SNAPSHOT: Charniele Herring

Favorite book? The Joy Luck Club
Favorite movie? The Color Purple
Must See TV?  There is no such thing.

Comfort food? For me, it is not just one item of food, it is a combination of three things with an appropriate presentation: collard greens on cornbread and tomatoes on the side of my plate. Now that is comfort food. 

What's in your car CD player right now?  Scatchmo, Beethoven’s Fifth Symphony (the entire symphony not just the first movement), Jackie Wilson, Muddy Waters, Etta James, and Elton John.
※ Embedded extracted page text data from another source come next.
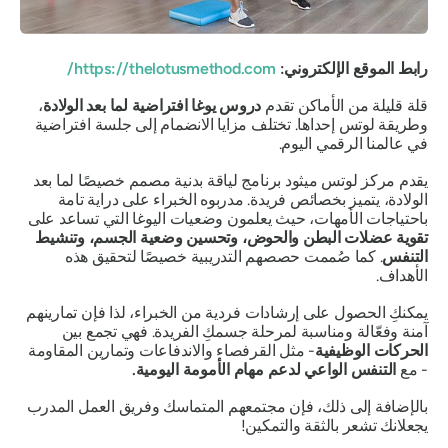
رابط الموقع الإلكتروني:
https://thelotusmethod.com/
قلة قليلة من الأماكن تقدم
دروس يوغا افتراضية لما بعد الولادة
،
وطريقة لوتس إحداها. تختلف مزايا الانضمام إلى جلسة افتراضية
في عالمنا الرقمي اليوم.
يقدم مركز لوتس ميثود برنامج لياقة بدنية مصمم خصيصًا لما بعد
الولادة، يتميز بخصائص فريدة. مدربوه الخبراء على دراية تامة
باحتياجات الأمهات، حيث يعلمون وضعيات اليوغا التي تساعد على
تقوية عضلات البطن والحوض، وتحسين وضعية الجسم، وتنشيط
التنفس
. كما صُممت حصصهم التدريبية خصيصًا لتحقيق هذه
الأهداف.
يمكنكِ الحصول على إرشادات فردية من الخبراء، لذا فإن تمارينهم
آمنة وفعّالة ومناسبة لمرحلة جسمكِ الفريدة. فهي تجمع بين
الحركات الوظيفية
- مثل القرفصاء والاندفاعات وتمارين المقاومة
- مع
التنفس الواعي لدعم مهام الأمومة اليومية.
بالإضافة إلى ذلك، فإن مجتمعهم المتماسك وفريق العمل المدرب
يجعلانك تشعر بالثقة والتمكين!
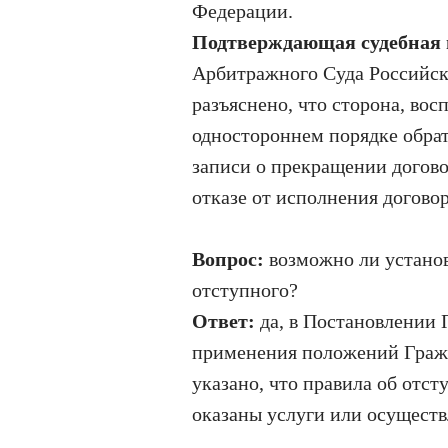
Федерации.
Подтверждающая судебная
Арбитражного Суда Российск
разъяснено, что сторона, вос
одностороннем порядке обрати
записи о прекращении догово
отказе от исполнения договор
Вопрос:
возможно ли установ
отступного?
Ответ:
да, в Постановлении 
применения положений Гражд
указано, что правила об отст
оказаны услуги или осуществл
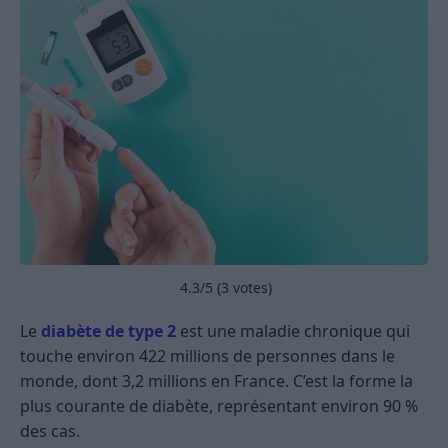
4.3
/5 (
3
votes)
Le
diabète de type 2
est une maladie chronique qui
touche environ 422 millions de personnes dans le
monde, dont 3,2 millions en France. C’est la forme la
plus courante de diabète, représentant environ 90 %
des cas.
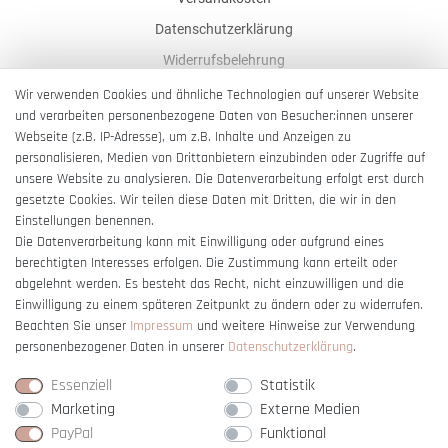
Datenschutzerklärung
Widerrufsbelehrung
AGB
Wir verwenden Cookies und ähnliche Technologien auf unserer Website
und verarbeiten personenbezogene Daten von Besucher:innen unserer
Impressum
Webseite (z.B. IP-Adresse), um z.B. Inhalte und Anzeigen zu
Barrierefreiheitserklärung
personalisieren, Medien von Drittanbietern einzubinden oder Zugriffe auf
unsere Website zu analysieren. Die Datenverarbeitung erfolgt erst durch
gesetzte Cookies. Wir teilen diese Daten mit Dritten, die wir in den
Einstellungen benennen.
Die Datenverarbeitung kann mit Einwilligung oder aufgrund eines
berechtigten Interesses erfolgen. Die Zustimmung kann erteilt oder
Vertrag widerrufen
abgelehnt werden. Es besteht das Recht, nicht einzuwilligen und die
Einwilligung zu einem späteren Zeitpunkt zu ändern oder zu widerrufen.
Beachten Sie unser
Impressum
und weitere Hinweise zur Verwendung
personenbezogener Daten in unserer
Daten­schutz­erklärung
.
Essenziell
Statistik
Marketing
Externe Medien
PayPal
Funktional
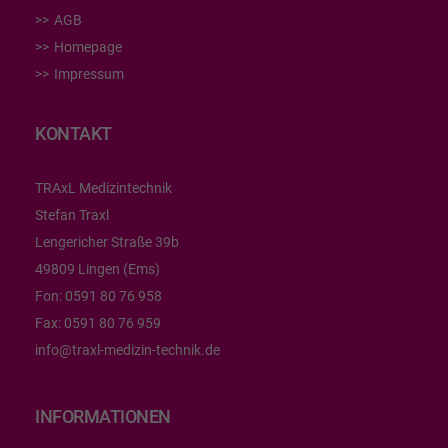
AGB
Homepage
Impressum
KONTAKT
TRAxL Medizintechnik
Stefan Traxl
Lengericher Straße 39b
49809 Lingen (Ems)
Fon:
0591 80 76 958
Fax:
0591 80 76 959
info@traxl-medizin-technik.de
INFORMATIONEN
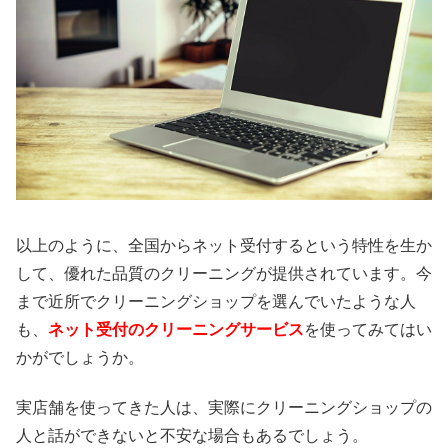
以上のように、全国からネット受付するという特性を生か
して、優れた品質のクリーニングが提供されています。今
まで近所でクリーニングショップを選んでいたような人
も、
ネット受付のクリーニングサービス
を使ってみてはい
かがでしょうか。
実店舗を使ってきた人は、実際にクリーニングショップの
人と話ができないと不安な場合もあるでしょう。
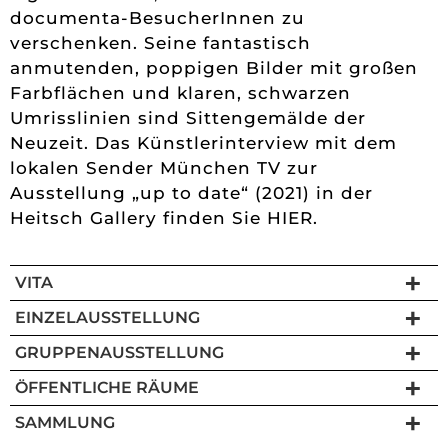
documenta-BesucherInnen zu
verschenken. Seine fantastisch
anmutenden, poppigen Bilder mit großen
Farbflächen und klaren, schwarzen
Umrisslinien sind Sittengemälde der
Neuzeit. Das Künstlerinterview mit dem
lokalen Sender München TV zur
Ausstellung „up to date“ (2021) in der
Heitsch Gallery finden Sie HIER.
VITA
EINZELAUSSTELLUNG
GRUPPENAUSSTELLUNG
ÖFFENTLICHE RÄUME
SAMMLUNG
Next journey?  Returning to Scotland.    
  
One thing people might be surprised to learn about you?  I am trained in and performed ballet for thirteen years—three years with the Virginia Ballet School & Company.

Last gift you received? A porcelain Native American doll.

Best advice you ever got? Plan ahead and expect success; fail to plan and expect failure.

If you could have dinner with any one currently living, whom would it be and why? A fellow Alexandrian, Mark Warner. 

Describe a perfect day. Spending time with my family in a place that is beautiful (with no cell phone), touring historic homes and looking at beautiful art. The day is finished with a dinner outside in a place that is surrounded by water fountains,  plants and flowers and the temperature all day is between 70-75 degrees with no humidity.